Juergen Donnerstag edited this page Sep 27, 2021 · 3 revisions

Problem Statement

The question: What is the V-approach for a design pattern where

  • you have a default implementation and several specialisation
  • the default implementation consists of multiple functions, often calling each other
  • in the specialisation, you often want to replace only 1 or few aspects (functions) of the default implementation
  • it would be nice if the default implementation could be extended, without the need to make modifications to all the specialisations. Such as add an additional method in between, because a new specialisation would benefit from it.

In Java (or other object oriented languages with some sort of inheritance), I would do the following (pseudo code):

public class MyDefault {
    public void   fn_1(String name) { fn_2(name + "a") }
    public void   fn_2(String text) { fn_3("Hello " + text) }
    public void   fn_3(String text) { fn_4("*bold*" + text + "*bold*") }
    public String fn_4(String text) { return text.to_lower_case() }
}

public class Spec1 extends MyDefault {
    public void   fn_3(String text) { fn_4("*green*" + text + "*green*") }
}

public class Spec2 extends MyDefault {
    public void   fn_1(String text) { fn_2(text) }
}

public class Spec3 extends MyDefault {
    public void   fn_1(String text) { fn_2(text) }
    public void   fn_3(String text) { return text.to_upper_case() }
}

In my real current V-code I copy & paste the default implementation, and then make the modifications needed. Because it is copy & paste, I must be careful to update all specialisations, if some core logic is being changed. And of course, it happened already, that I missed something. Ofcourse we all know, copy & paste is bad, and the implementation is fragile and error prone.

I understand V is not object oriented and probably never will be. I'm fine with that. Instead V has Sum-types and interfaces. But I yet have to find a design pattern for this problem in V.

Answers

Q: "Such a design is an OOP antipattern, and the problem with it, is that it leads to a fragile base class, that with time becomes more and more complex, and difficult to change/(and where you have to read to understand, what your inherited behaviour is, you have to look and jump around at both your specialisations, and your base class source), since the calls are intertwined - both your specialisation calls the base behaviour, and your specialisations are called by the base in ways that you do not control.
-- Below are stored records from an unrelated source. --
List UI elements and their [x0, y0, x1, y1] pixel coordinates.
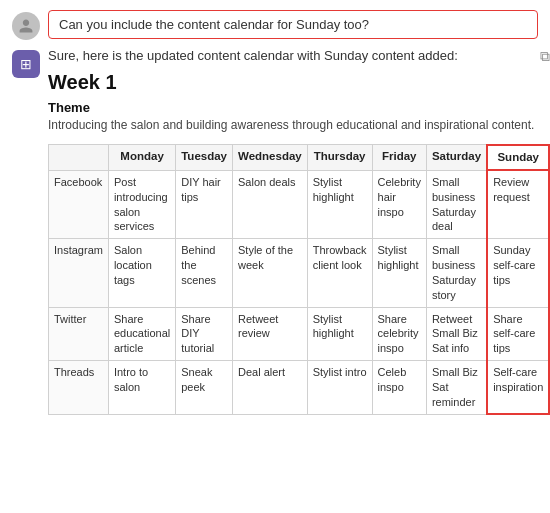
- table-cell: Share celebrity inspo: [372, 307, 426, 361]
- ai-message-row: ⊞ Sure, here is the updated content cale…: [12, 48, 538, 415]
- ai-avatar: ⊞: [12, 50, 40, 78]
- copy-icon[interactable]: ⧉: [540, 48, 550, 65]
- table-cell: Small Biz Sat reminder: [426, 361, 487, 415]
- week-title: Week 1: [48, 71, 550, 94]
- col-header-thursday: Thursday: [307, 145, 372, 171]
- table-cell: Stylist intro: [307, 361, 372, 415]
- col-header-sunday: Sunday: [487, 145, 549, 171]
- ai-intro-text: Sure, here is the updated content calend…: [48, 48, 458, 63]
- col-header-friday: Friday: [372, 145, 426, 171]
- table-cell: Sunday self-care tips: [487, 239, 549, 307]
- cell-platform: Instagram: [49, 239, 109, 307]
- ai-header: Sure, here is the updated content calend…: [48, 48, 550, 65]
- chat-container: Can you include the content calendar for…: [0, 0, 550, 425]
- table-cell: Sneak peek: [176, 361, 233, 415]
- table-cell: Deal alert: [233, 361, 308, 415]
- user-bubble: Can you include the content calendar for…: [48, 10, 538, 39]
- cell-platform: Facebook: [49, 170, 109, 238]
- table-row: TwitterShare educational articleShare DI…: [49, 307, 550, 361]
- table-cell: Stylist highlight: [307, 307, 372, 361]
- table-header-row: Monday Tuesday Wednesday Thursday Friday…: [49, 145, 550, 171]
- table-row: FacebookPost introducing salon servicesD…: [49, 170, 550, 238]
- table-cell: Retweet Small Biz Sat info: [426, 307, 487, 361]
- col-header-saturday: Saturday: [426, 145, 487, 171]
- table-cell: Share self-care tips: [487, 307, 549, 361]
- user-message-row: Can you include the content calendar for…: [12, 10, 538, 40]
- table-cell: Style of the week: [233, 239, 308, 307]
- content-calendar-table: Monday Tuesday Wednesday Thursday Friday…: [48, 144, 550, 415]
- table-row: ThreadsIntro to salonSneak peekDeal aler…: [49, 361, 550, 415]
- table-cell: Throwback client look: [307, 239, 372, 307]
- ai-content: Sure, here is the updated content calend…: [48, 48, 550, 415]
- table-cell: Salon deals: [233, 170, 308, 238]
- table-cell: Salon location tags: [108, 239, 175, 307]
- cell-platform: Threads: [49, 361, 109, 415]
- col-header-platform: [49, 145, 109, 171]
- cell-platform: Twitter: [49, 307, 109, 361]
- user-avatar: [12, 12, 40, 40]
- table-cell: Share DIY tutorial: [176, 307, 233, 361]
- table-cell: Behind the scenes: [176, 239, 233, 307]
- table-cell: Post introducing salon services: [108, 170, 175, 238]
- table-cell: Celeb inspo: [372, 361, 426, 415]
- theme-desc: Introducing the salon and building aware…: [48, 117, 550, 134]
- col-header-tuesday: Tuesday: [176, 145, 233, 171]
- table-cell: Celebrity hair inspo: [372, 170, 426, 238]
- table-cell: Review request: [487, 170, 549, 238]
- table-cell: Intro to salon: [108, 361, 175, 415]
- table-cell: Small business Saturday story: [426, 239, 487, 307]
- table-cell: Self-care inspiration: [487, 361, 549, 415]
- table-cell: Stylist highlight: [372, 239, 426, 307]
- col-header-wednesday: Wednesday: [233, 145, 308, 171]
- col-header-monday: Monday: [108, 145, 175, 171]
- ai-avatar-icon: ⊞: [20, 56, 32, 72]
- table-cell: Share educational article: [108, 307, 175, 361]
- table-cell: Small business Saturday deal: [426, 170, 487, 238]
- table-cell: DIY hair tips: [176, 170, 233, 238]
- table-cell: Stylist highlight: [307, 170, 372, 238]
- user-message-text: Can you include the content calendar for…: [59, 17, 369, 32]
- table-row: InstagramSalon location tagsBehind the s…: [49, 239, 550, 307]
- table-cell: Retweet review: [233, 307, 308, 361]
- theme-label: Theme: [48, 100, 550, 115]
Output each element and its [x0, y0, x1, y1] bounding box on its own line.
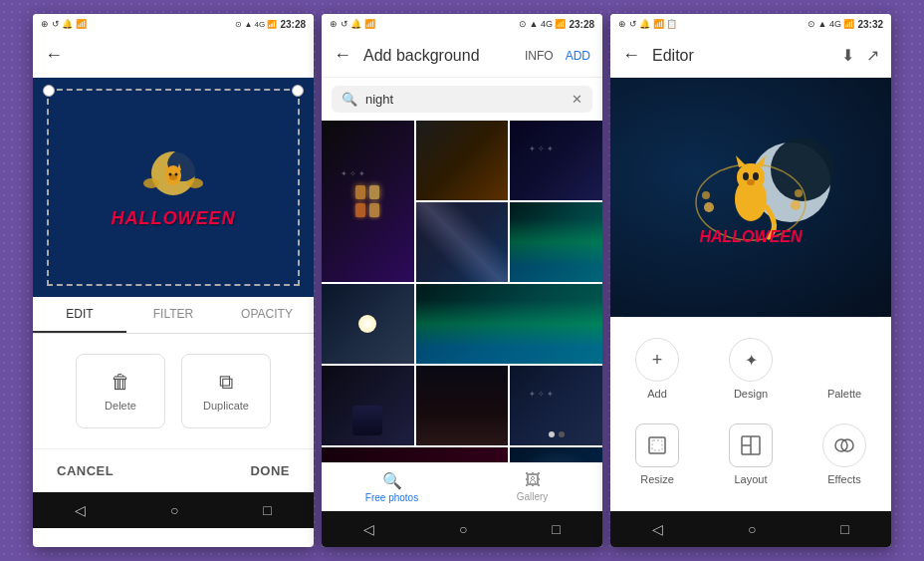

Instead of it (inheritance), try to use composition. If you have a common interface, that can be implemented by multiple types, use an interface that declares the common stuff explicitly, and split the common functionality into functions that accept this interface, or add it as interface methods"

May be my example source code is too simple. I can see composition being used to modify text as in the example above. But I still struggle to apply composition to my real code.

Implementation

I followed the "componentize" approach and created 4 x (standalone) "components". Each component has an interface which defines 1 or 2 functions. Every interface has an associated default implementation (struct and functions). One of the "components" is a bit like a wrapper, stitching the other components together. This way I can have a specialised implementation for it as well.

Every specialisation consist of a struct, a function complying to the (wrapper) component interface (entry point), and functions implementing the specialisations needed (complying to the respective component interface). The entry point implementation instantiates a default wrapper component and initializes it with the (specialisation) components needed. Finally the wrapper components (interface) function gets invoked.

The whole approach works and it meets the requirements I outlined above. But it is definitely more lines of source code, interfaces and structs, and because of that, not especially easy readable.